━━━━━ DATA TO USE

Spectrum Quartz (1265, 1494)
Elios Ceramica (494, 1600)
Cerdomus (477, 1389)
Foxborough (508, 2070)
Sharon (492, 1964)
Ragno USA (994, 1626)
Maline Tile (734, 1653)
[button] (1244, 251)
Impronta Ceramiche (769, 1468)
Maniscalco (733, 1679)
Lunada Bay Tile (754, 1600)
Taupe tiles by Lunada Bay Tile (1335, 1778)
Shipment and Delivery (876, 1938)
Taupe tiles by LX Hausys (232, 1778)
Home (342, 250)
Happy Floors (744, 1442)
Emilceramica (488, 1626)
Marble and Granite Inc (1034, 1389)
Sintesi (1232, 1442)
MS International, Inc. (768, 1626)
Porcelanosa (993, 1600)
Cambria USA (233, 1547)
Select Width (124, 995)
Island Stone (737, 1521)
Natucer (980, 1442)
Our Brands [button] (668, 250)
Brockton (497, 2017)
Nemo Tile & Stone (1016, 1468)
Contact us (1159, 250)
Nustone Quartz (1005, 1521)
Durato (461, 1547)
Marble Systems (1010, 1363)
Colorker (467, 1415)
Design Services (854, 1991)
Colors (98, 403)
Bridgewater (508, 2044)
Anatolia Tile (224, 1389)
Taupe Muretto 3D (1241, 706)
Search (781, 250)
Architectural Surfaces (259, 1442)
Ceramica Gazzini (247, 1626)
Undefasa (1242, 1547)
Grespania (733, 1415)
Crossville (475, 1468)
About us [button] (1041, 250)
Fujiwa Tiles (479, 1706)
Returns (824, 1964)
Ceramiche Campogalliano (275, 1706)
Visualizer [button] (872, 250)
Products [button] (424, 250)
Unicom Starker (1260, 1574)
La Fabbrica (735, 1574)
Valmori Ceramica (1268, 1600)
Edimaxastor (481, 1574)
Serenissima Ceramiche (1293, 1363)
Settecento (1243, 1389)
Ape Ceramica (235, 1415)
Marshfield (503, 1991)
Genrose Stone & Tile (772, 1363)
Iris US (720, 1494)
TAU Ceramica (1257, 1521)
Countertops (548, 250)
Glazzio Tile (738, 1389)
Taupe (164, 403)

━━━━━━━━━━

▸ **PROMPT**
Please copy, exactly and with nothing else, the lines above beginning at the line that has "Products [button] (424, 250)" and ending with the line that has "Genrose Stone & Tile (772, 1363)".

▸ **OUTPUT FOR THIS TASK**
Products [button] (424, 250)
Unicom Starker (1260, 1574)
La Fabbrica (735, 1574)
Valmori Ceramica (1268, 1600)
Edimaxastor (481, 1574)
Serenissima Ceramiche (1293, 1363)
Settecento (1243, 1389)
Ape Ceramica (235, 1415)
Marshfield (503, 1991)
Genrose Stone & Tile (772, 1363)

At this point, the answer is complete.